Aí o cara irresponsavelmente, porque tem relação com o dirigente, setorista,
vai e põe uma pilha dessa. Quem vê quer matar, Rizek. Os setoristas são muito
piores hoje em dia. Eu sei que ganham mal, mas cada um tem o caráter que
tem."
“Já vi isso também de olhar
para você, um jogador que é profissional, não tem formação e ganha R$ 100 mil.

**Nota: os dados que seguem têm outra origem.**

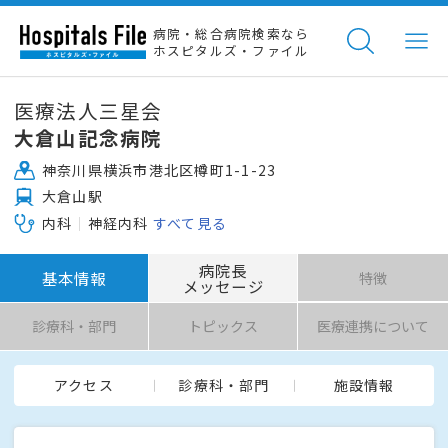
病院・総合病院検索なら
ホスピタルズ・ファイル
医療法人三星会
大倉山記念病院
神奈川県横浜市港北区樽町1-1-23
大倉山駅
内科
神経内科
すべて見る
病院長
基本情報
特徴
メッセージ
診療科・部門
トピックス
医療連携について
アクセス
診療科・部門
施設情報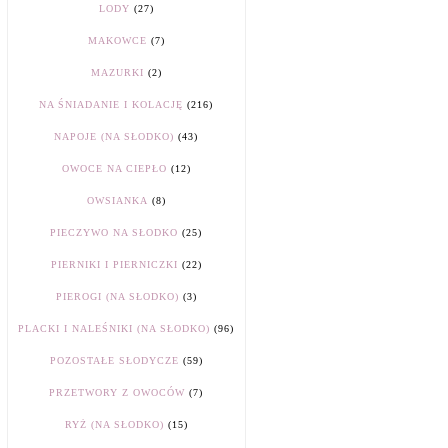
LODY
(27)
MAKOWCE
(7)
MAZURKI
(2)
NA ŚNIADANIE I KOLACJĘ
(216)
NAPOJE (NA SŁODKO)
(43)
OWOCE NA CIEPŁO
(12)
OWSIANKA
(8)
PIECZYWO NA SŁODKO
(25)
PIERNIKI I PIERNICZKI
(22)
PIEROGI (NA SŁODKO)
(3)
PLACKI I NALEŚNIKI (NA SŁODKO)
(96)
POZOSTAŁE SŁODYCZE
(59)
PRZETWORY Z OWOCÓW
(7)
RYŻ (NA SŁODKO)
(15)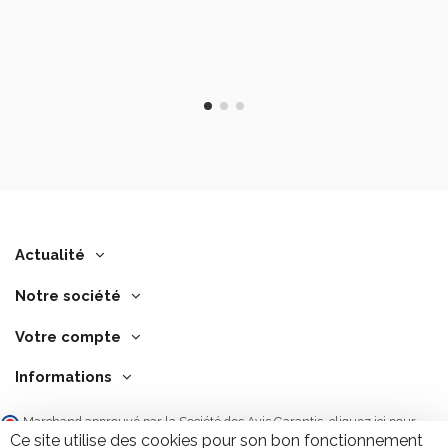
Actualité
Notre société
Votre compte
Informations
Marchand approuvé par la Société des Avis Garantis,
cliquez ici pour
vérifier
.
Ce site utilise des cookies pour son bon fonctionnement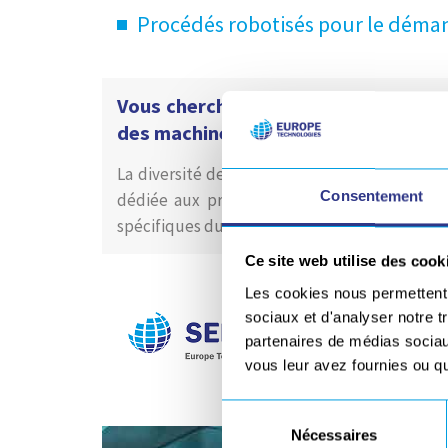
Procédés robotisés pour le déma
Vous cherchez un interlocuteur cap
des machines spéciales ?
La diversité des marques du groupe Europe 
Consentement
dédiée aux projets d’intégration. Cette ric
spécifiques du marché.
Ce site web utilise des cook
Les cookies nous permettent d
sociaux et d'analyser notre t
partenaires de médias sociaux
vous leur avez fournies ou qu'
Sélection
Nécessaires
du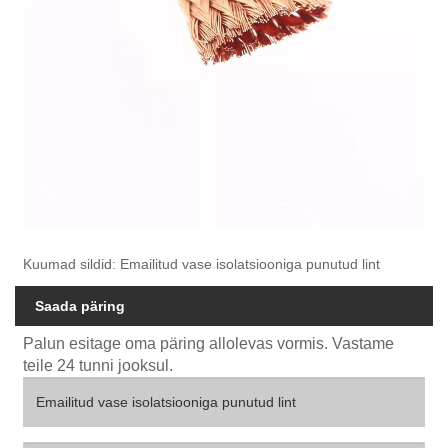
Kuumad sildid: Emailitud vase isolatsiooniga punutud lint
Saada päring
Palun esitage oma päring allolevas vormis. Vastame
teile 24 tunni jooksul.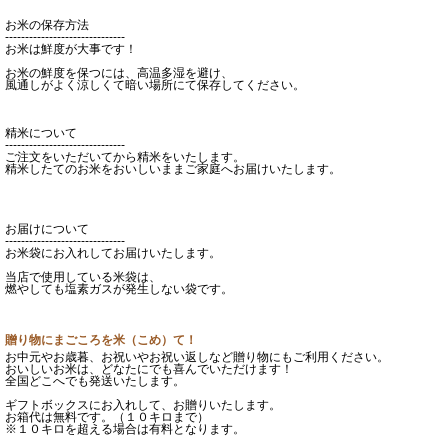
お米の保存方法
------------------------------
お米は鮮度が大事です！
お米の鮮度を保つには、高温多湿を避け、
風通しがよく涼しくて暗い場所にて保存してください。
精米について
------------------------------
ご注文をいただいてから精米をいたします。
精米したてのお米をおいしいままご家庭へお届けいたします。
お届けについて
------------------------------
お米袋にお入れしてお届けいたします。
当店で使用している米袋は、
燃やしても塩素ガスが発生しない袋です。
贈り物にまごころを米（こめ）て！
お中元やお歳暮、お祝いやお祝い返しなど贈り物にもご利用ください。
おいしいお米は、どなたにでも喜んでいただけます！
全国どこへでも発送いたします。
ギフトボックスにお入れして、お贈りいたします。
お箱代は無料です。（１０キロまで）
※１０キロを超える場合は有料となります。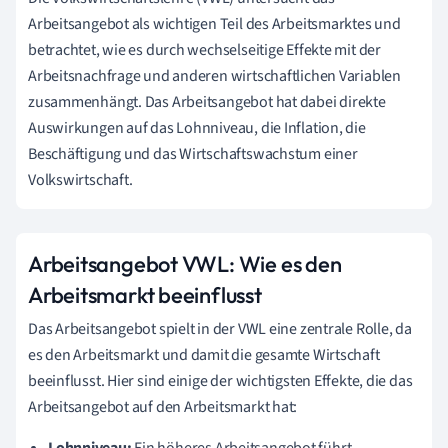
Arbeitsangebot als wichtigen Teil des Arbeitsmarktes und
betrachtet, wie es durch wechselseitige Effekte mit der
Arbeitsnachfrage und anderen wirtschaftlichen Variablen
zusammenhängt. Das Arbeitsangebot hat dabei direkte
Auswirkungen auf das Lohnniveau, die Inflation, die
Beschäftigung und das Wirtschaftswachstum einer
Volkswirtschaft.
Arbeitsangebot VWL: Wie es den
Arbeitsmarkt beeinflusst
Das Arbeitsangebot spielt in der VWL eine zentrale Rolle, da
es den Arbeitsmarkt und damit die gesamte Wirtschaft
beeinflusst. Hier sind einige der wichtigsten Effekte, die das
Arbeitsangebot auf den Arbeitsmarkt hat:
Lohnniveau:
Ein höheres Arbeitsangebot führt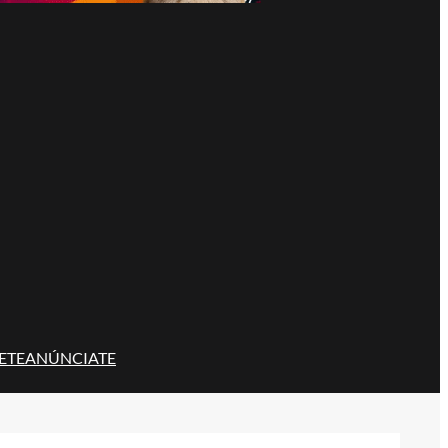
ETE
ANÚNCIATE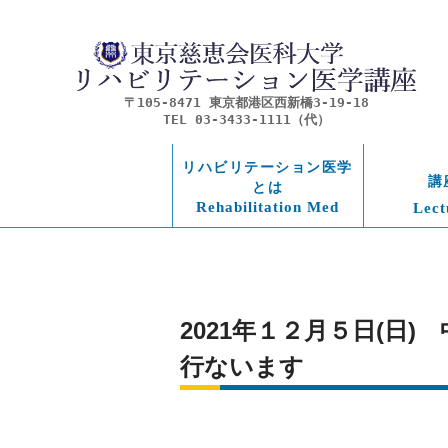
〒105-8471 東京都港区西新橋3-19-18
TEL 03-3433-1111（代）
リハビリテーション医学
講
とは
Rehabilitation Med
Lect
2021年１２月５日(日
行ないます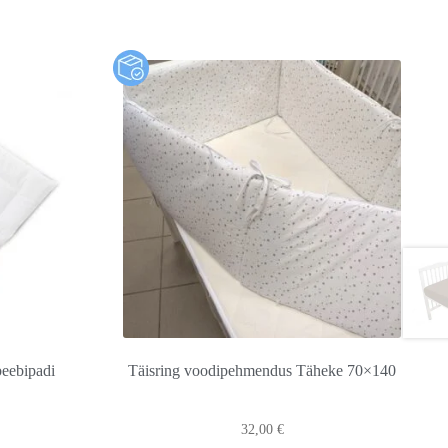
eebipadi
Täisring voodipehmendus Täheke 70×140
32,00
€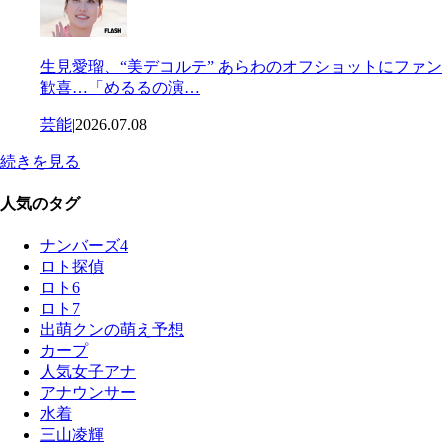
生見愛瑠、“美デコルテ” あらわのオフショットにファン
歓喜…「めるるの演…
芸能
|
2026.07.08
続きを見る
人気のタグ
ナンバーズ4
ロト探偵
ロト6
ロト7
出萌クンの萌え予想
カープ
人気女子アナ
アナウンサー
水着
三山凌輝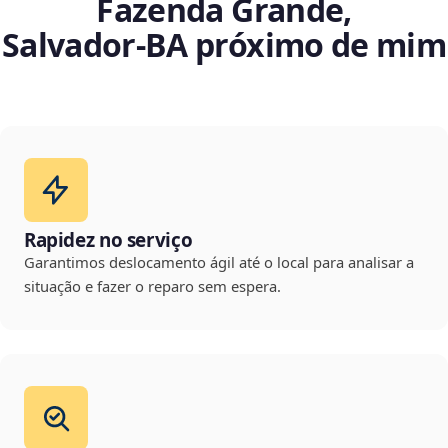
Fazenda Grande,
Salvador‑BA próximo de mim
Rapidez no serviço
Garantimos deslocamento ágil até o local para analisar a
situação e fazer o reparo sem espera.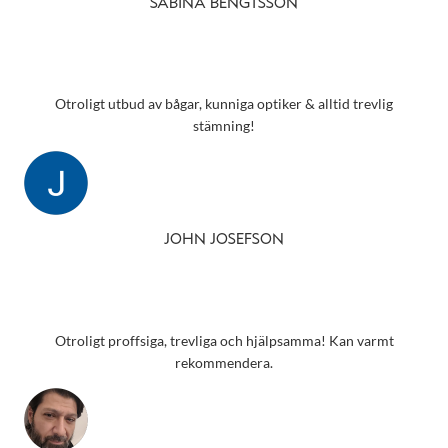
SABINA BENGTSSON
Otroligt utbud av bågar, kunniga optiker & alltid trevlig
stämning!
JOHN JOSEFSON
Otroligt proffsiga, trevliga och hjälpsamma! Kan varmt
rekommendera.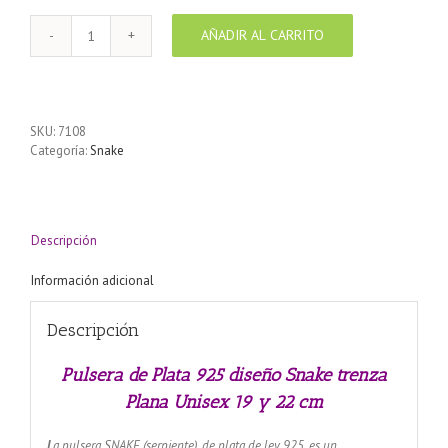
AÑADIR AL CARRITO
Pulsera
de
Plata
925
diseño
SKU:
7108
Snake
Categoría:
Snake
trenza
Plana
Unisex
19
y
Descripción
21
cm
Información adicional
cantidad
Descripción
Pulsera de Plata 925 diseño Snake trenza
Plana Unisex 19 y 22 cm
L
a pulsera SNAKE (serpiente), de plata de ley 925, es un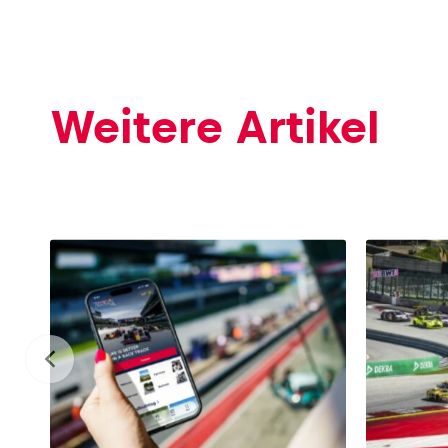
Weitere Artikel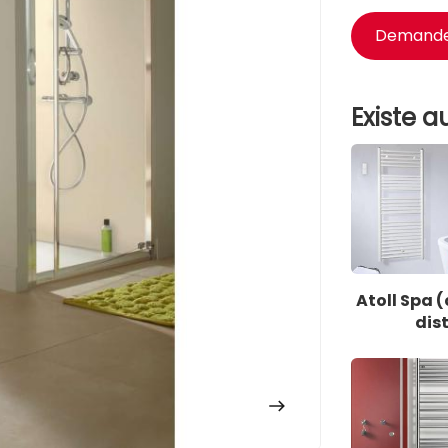
Demander
Existe au
Atoll Spa
dis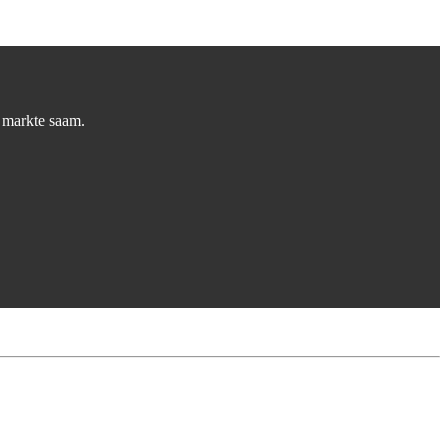
 markte saam.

Tem um cara que está ali, estudou quatro anos, fez de tudo para se formar
jornalista, para ser setorista e ganha mal. Talvez ele leva isso em
consideração. É difícil você ganhar R$ 3 mil ou R$ 4 mil em uma sociedade e se
você não for um cara fera, tem que entrevistar um cara que ganha mais e que
você considera ele um ninguém."
Após declarações no programa Seleção, Sportv, Juninho Pernambucano
passou a ser evitado pelos repórteres nos corredores da emissora. O
apresentador do programa Seleção, André Rizek, leu uma nota pública de repúdio
à declaração do comentarista da emissora: “O SporTV não concorda com a opinião
e nem com a generalização. Há bons e maus profissionais. Temos mais de 30
setoristas trabalhando no grupo Globo e a eles toda a solidariedade."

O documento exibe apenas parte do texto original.